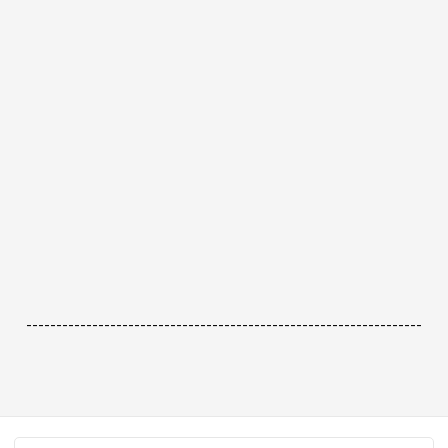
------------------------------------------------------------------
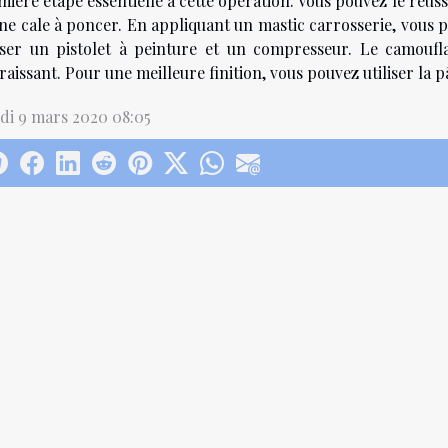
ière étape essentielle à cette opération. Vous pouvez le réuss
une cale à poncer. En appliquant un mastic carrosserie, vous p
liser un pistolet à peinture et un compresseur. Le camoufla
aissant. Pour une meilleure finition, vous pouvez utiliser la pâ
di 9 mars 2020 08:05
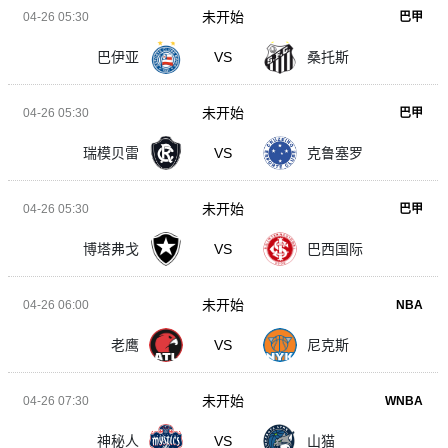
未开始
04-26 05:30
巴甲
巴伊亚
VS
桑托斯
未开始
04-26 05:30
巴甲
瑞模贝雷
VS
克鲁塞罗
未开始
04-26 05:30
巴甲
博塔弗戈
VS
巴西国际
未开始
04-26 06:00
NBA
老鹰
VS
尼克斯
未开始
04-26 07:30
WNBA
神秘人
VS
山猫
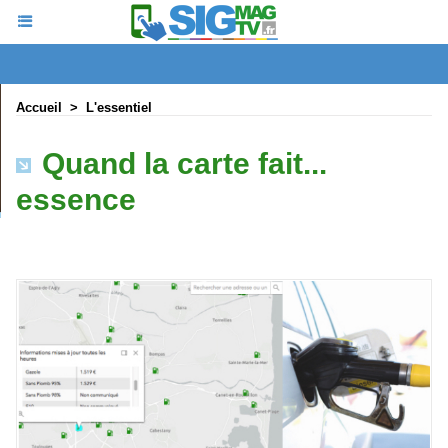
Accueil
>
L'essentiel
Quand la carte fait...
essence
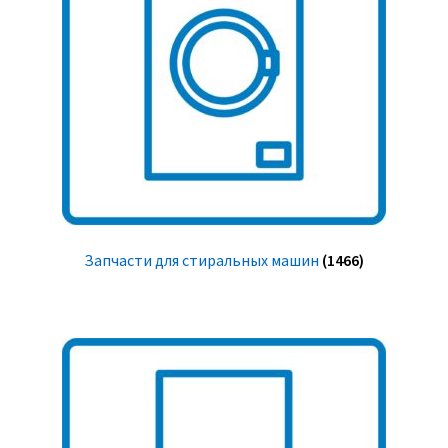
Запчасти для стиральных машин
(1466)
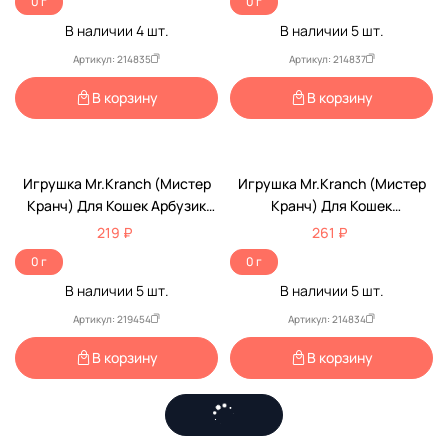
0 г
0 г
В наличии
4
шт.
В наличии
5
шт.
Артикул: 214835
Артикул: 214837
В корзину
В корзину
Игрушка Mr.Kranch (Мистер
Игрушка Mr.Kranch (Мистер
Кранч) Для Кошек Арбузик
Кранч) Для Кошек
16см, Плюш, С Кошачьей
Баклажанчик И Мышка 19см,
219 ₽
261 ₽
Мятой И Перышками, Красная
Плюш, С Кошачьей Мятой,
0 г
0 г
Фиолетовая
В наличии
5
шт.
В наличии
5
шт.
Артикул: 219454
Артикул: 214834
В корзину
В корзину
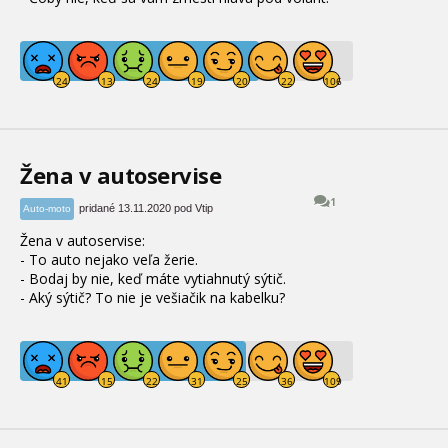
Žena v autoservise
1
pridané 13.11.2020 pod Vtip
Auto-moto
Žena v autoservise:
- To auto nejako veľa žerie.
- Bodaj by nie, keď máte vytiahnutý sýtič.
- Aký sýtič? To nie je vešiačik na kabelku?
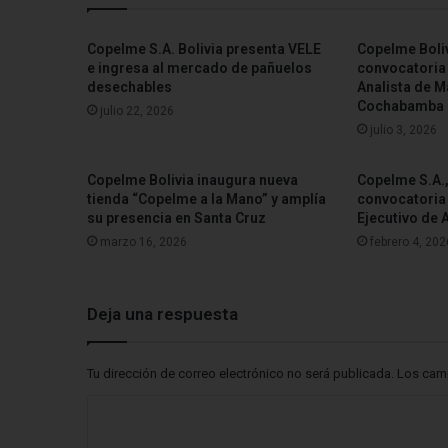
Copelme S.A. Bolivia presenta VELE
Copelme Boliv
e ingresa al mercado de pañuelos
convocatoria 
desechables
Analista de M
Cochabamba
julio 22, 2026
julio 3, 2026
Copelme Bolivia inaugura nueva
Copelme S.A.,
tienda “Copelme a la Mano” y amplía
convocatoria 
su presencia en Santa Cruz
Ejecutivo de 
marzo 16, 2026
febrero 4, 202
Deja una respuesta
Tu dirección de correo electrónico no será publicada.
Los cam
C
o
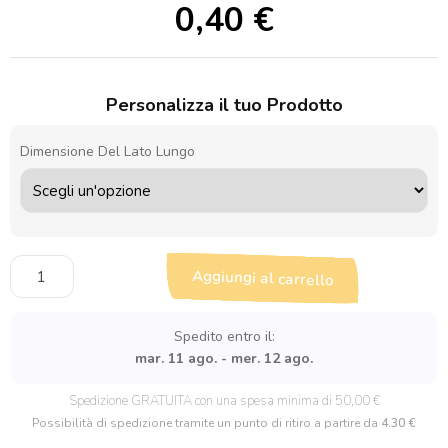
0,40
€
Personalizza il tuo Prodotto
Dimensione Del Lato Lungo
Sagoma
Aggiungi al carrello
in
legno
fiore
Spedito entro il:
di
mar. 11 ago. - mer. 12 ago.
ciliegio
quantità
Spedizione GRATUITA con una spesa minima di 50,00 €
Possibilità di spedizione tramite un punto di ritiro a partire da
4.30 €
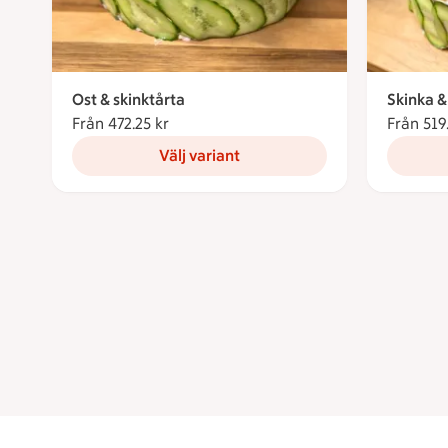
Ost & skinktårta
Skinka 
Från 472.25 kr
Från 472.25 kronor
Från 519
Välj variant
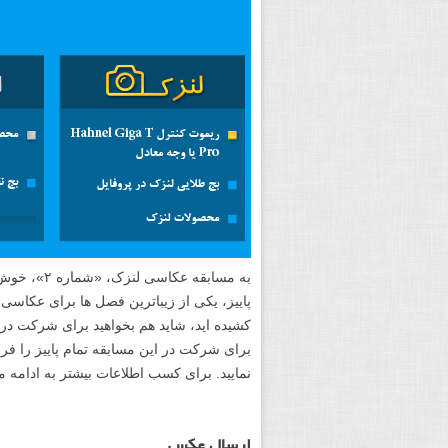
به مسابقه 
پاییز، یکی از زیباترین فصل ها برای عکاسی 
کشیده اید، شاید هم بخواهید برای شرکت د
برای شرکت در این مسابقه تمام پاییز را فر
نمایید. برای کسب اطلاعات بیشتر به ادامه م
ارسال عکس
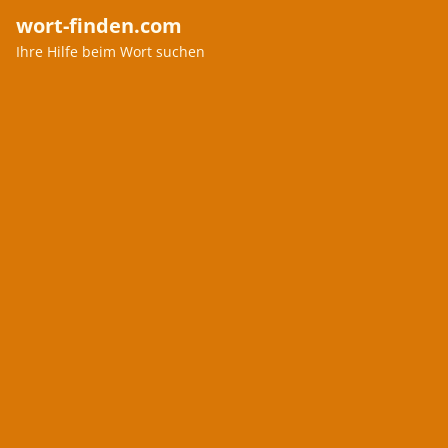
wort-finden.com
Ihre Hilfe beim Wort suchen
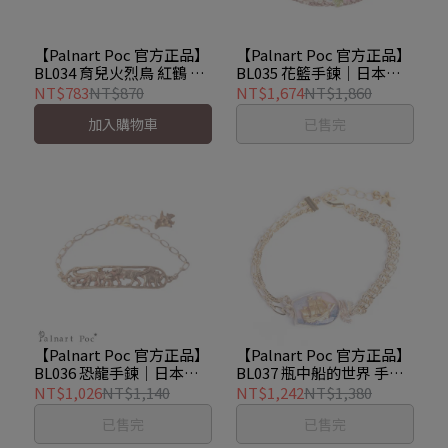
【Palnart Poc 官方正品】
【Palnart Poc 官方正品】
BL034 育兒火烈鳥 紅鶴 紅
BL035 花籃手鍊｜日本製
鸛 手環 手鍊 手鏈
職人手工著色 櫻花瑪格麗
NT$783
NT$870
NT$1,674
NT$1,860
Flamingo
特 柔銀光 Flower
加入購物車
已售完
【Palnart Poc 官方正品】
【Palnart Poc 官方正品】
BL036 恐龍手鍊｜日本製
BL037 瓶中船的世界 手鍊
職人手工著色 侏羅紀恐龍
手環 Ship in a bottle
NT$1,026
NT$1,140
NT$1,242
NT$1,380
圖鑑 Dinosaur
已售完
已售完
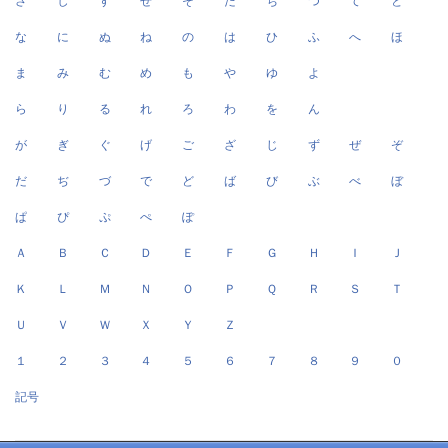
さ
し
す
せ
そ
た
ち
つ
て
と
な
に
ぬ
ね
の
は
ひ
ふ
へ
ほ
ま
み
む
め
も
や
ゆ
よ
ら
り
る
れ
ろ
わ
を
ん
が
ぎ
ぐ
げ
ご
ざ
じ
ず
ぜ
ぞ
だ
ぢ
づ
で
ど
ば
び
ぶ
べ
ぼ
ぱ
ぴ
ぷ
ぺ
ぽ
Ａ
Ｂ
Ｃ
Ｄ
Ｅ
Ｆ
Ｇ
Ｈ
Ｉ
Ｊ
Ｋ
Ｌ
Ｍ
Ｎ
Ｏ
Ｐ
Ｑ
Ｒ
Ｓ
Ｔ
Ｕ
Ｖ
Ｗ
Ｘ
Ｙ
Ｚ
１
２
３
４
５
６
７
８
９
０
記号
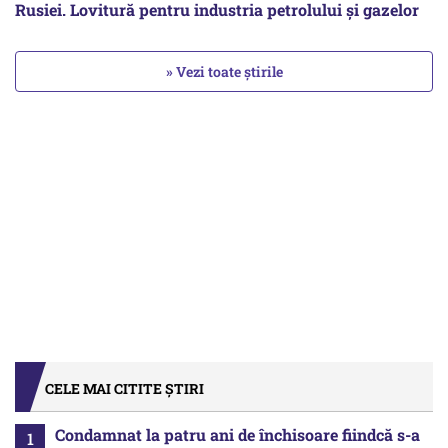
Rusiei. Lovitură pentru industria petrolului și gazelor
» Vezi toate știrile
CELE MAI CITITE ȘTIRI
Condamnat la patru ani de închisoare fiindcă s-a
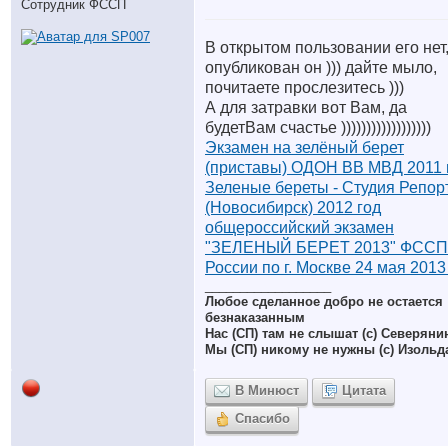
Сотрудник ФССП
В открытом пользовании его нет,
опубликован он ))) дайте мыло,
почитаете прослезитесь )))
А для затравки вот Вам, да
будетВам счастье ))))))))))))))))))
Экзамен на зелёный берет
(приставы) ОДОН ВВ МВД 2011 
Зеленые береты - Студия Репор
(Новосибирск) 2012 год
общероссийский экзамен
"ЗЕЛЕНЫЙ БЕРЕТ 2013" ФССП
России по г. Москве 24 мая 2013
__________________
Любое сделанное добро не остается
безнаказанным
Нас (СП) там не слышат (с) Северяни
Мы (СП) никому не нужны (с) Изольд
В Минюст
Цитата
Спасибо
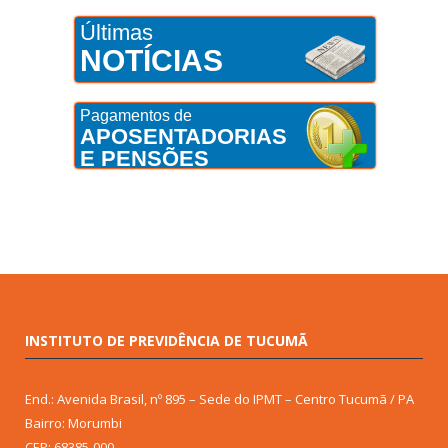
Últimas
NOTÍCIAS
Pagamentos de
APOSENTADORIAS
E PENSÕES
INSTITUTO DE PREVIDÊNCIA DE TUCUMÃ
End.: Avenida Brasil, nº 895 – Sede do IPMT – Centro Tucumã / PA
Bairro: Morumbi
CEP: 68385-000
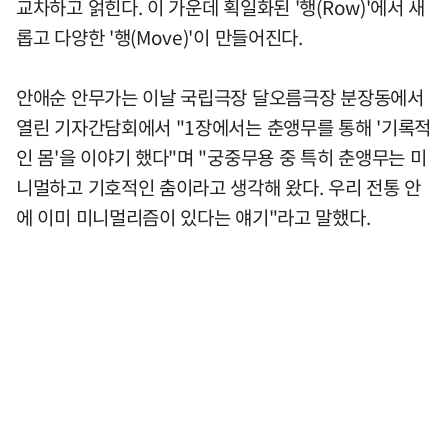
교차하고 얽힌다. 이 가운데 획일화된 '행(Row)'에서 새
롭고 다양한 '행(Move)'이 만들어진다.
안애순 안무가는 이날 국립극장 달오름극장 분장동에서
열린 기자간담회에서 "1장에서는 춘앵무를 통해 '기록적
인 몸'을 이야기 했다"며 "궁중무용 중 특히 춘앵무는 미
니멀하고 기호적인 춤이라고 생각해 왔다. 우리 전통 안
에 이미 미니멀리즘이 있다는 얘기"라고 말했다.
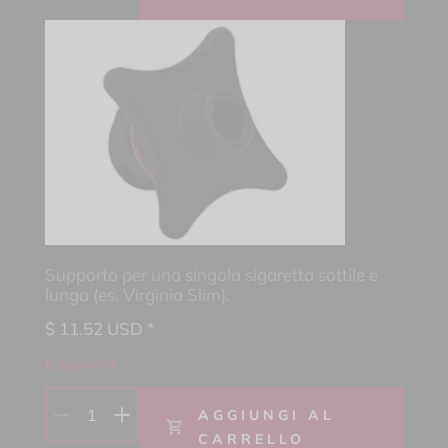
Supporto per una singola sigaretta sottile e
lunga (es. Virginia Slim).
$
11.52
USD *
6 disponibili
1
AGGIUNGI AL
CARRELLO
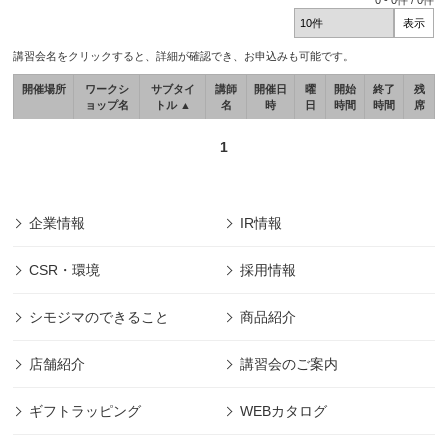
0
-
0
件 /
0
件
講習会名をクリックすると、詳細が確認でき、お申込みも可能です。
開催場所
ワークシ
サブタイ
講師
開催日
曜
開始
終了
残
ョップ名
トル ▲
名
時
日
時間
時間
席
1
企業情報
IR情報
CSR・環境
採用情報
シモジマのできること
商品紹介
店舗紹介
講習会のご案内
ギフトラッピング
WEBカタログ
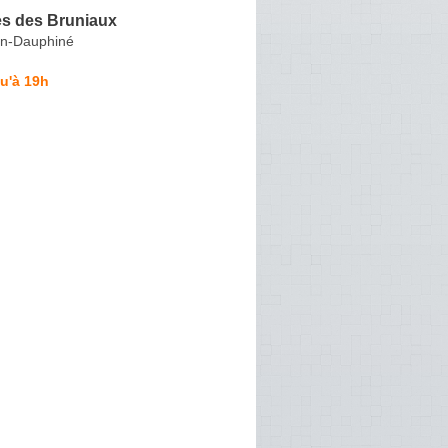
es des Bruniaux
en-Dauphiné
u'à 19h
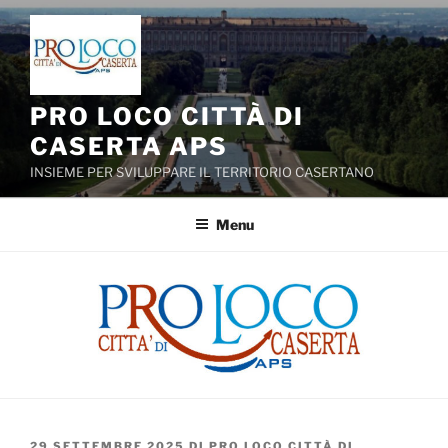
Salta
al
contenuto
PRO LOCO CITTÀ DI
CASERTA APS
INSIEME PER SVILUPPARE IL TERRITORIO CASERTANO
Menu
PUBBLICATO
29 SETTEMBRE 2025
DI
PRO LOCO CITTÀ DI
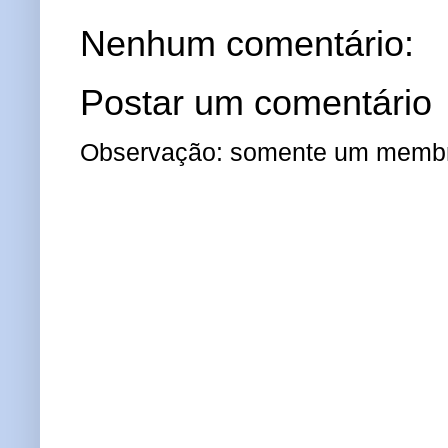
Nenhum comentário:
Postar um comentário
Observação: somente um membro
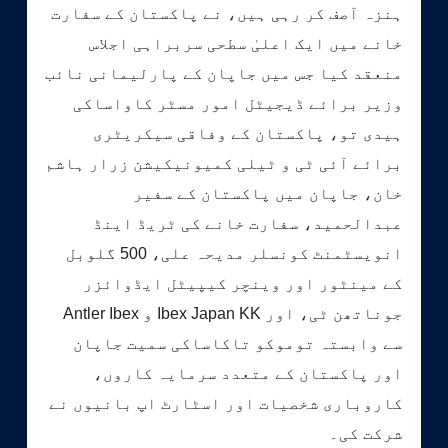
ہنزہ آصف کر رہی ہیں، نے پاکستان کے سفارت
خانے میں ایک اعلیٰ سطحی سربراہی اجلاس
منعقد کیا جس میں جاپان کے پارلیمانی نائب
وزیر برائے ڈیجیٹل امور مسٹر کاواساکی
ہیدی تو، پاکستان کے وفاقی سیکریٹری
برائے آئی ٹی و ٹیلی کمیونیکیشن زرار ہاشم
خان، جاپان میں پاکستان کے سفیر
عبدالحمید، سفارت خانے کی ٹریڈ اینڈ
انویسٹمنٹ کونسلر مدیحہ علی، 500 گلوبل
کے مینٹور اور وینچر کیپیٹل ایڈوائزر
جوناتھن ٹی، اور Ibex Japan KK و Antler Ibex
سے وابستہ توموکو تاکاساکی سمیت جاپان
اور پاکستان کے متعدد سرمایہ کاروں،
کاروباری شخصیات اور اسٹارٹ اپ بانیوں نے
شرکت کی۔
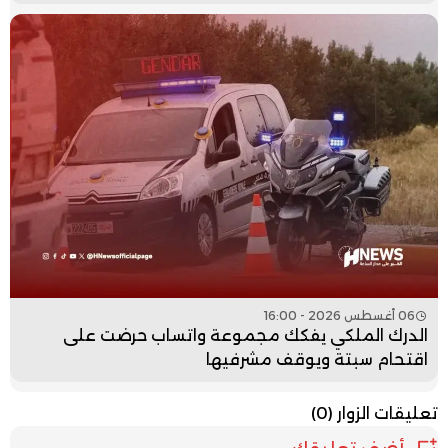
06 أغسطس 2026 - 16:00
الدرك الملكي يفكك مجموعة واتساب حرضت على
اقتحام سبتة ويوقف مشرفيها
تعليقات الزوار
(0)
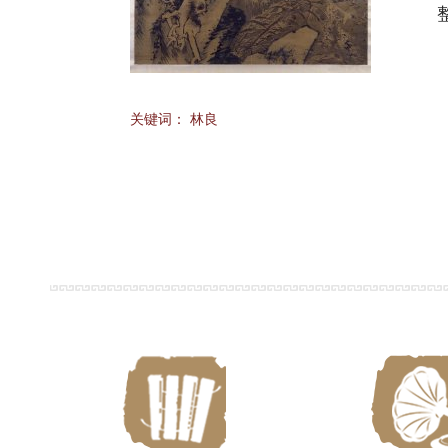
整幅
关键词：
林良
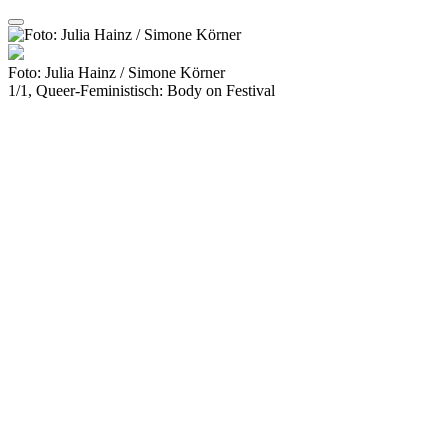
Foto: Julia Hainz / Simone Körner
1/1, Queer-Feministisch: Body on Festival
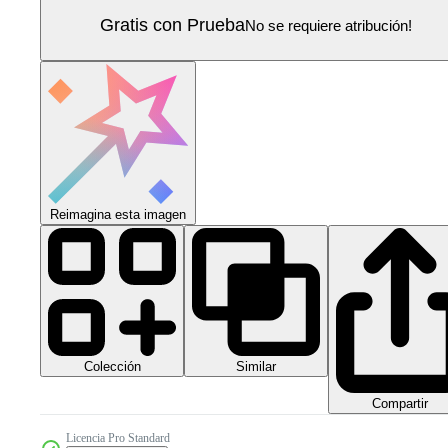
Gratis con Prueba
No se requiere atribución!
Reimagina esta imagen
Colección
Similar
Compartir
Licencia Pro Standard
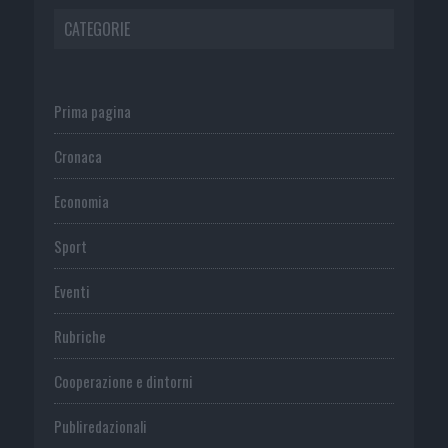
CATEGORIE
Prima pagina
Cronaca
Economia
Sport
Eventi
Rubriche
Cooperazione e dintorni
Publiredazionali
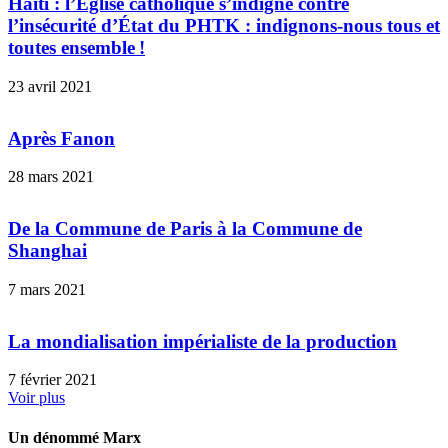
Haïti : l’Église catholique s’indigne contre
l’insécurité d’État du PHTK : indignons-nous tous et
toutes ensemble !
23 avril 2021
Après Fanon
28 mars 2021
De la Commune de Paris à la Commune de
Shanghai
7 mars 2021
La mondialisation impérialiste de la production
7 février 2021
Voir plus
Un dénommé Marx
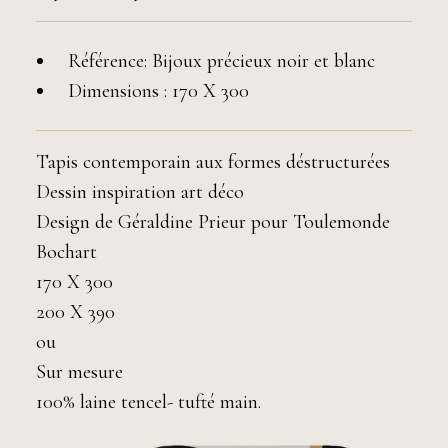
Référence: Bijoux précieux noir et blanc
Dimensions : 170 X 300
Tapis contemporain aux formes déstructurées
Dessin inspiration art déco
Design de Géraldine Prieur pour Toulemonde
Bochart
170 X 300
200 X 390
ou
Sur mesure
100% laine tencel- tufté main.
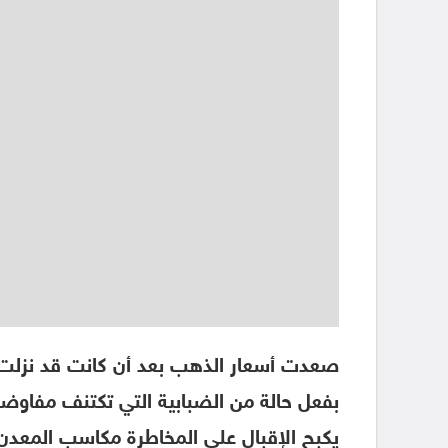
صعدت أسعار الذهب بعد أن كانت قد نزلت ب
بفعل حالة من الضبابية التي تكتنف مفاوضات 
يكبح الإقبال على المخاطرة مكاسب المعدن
————
Your objective:
Instructions for the copy: start at the first entry, stop after the line containing "liser un pistolet", keep every line exact, and drop the pictures.

Answer to the problem:
------------------------------------------------------------------
ière étape essentielle à cette opération. Vous pouvez le réuss
une cale à poncer. En appliquant un mastic carrosserie, vous p
liser un pistolet à peinture et un compresseur. Le camoufla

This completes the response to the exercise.